По обеим сторонам широкого берега кокосовые пальмы выстроились, как два полка, и склонились макушками, глядясь в воду. Дальше темнела роща, в которой пальмы смешивались с хлебными деревьями, перевитые диким виноградом. На одной из коралловых свай стояла одинокая пальма, также кивая макушкой и как бы ища собственного отражения в воде. Но душой всей картины и самой невыразимой красотой ее было освещение.

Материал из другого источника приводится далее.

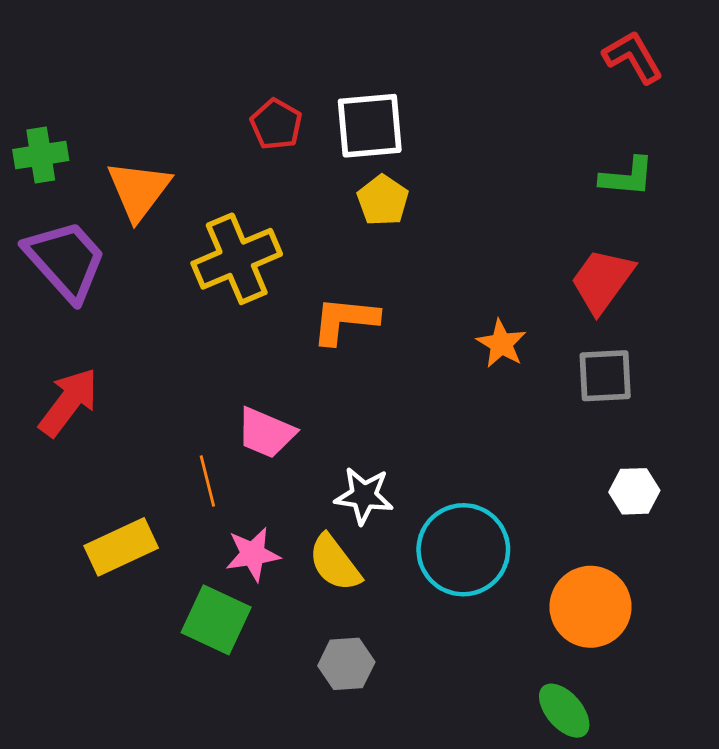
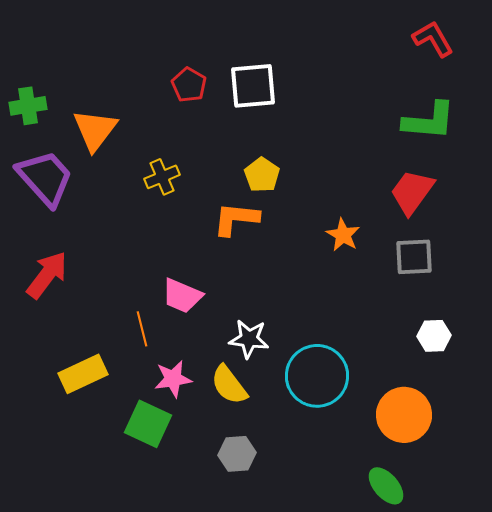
green L-shape: (627, 177) -> (429, 121), size x1.4
yellow pentagon: (383, 200) -> (262, 175), moved
yellow cross: (237, 259) -> (162, 177), size x0.6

В открытом море свет был ослепителен и жесток. Там ему не на чем было сосредоточиться, нечего было освещать, кроме безграничного пространства синей воды и уныния.

Здесь же свет превращал воздух в хрусталь, сквозь который зритель созерцал красоту берега, зелень пальм, белизну коралла, кружащих чаек, голубую лагуну, — все это ясно очерченное, горящее, красочное, смелое, но нежное и прекрасное. Здесь дышал дух вечного утра, вечного счастья, вечной юности.

В то время как Беттон подвигался к берегу, ни он, ни дети не заметили в воде, у подножия кивающей пальмы, чего-то, что на миг осквернило своим присутствием ясный день и исчезло; чего-то, похожего на трехугольник темной парусины, вынырнувшего из воды и снова мигом скрывшегося; чего-то, что мелькнуло и сгинуло, как дурная мысль…

— Что такое «чертенок», Падди? — твердил Дик.

Причалить было недолго. Беттон влез по колена в воду, и Дик помог ему вытащить шлюпку на отмель. Потом старик перенес Эммелину на берег.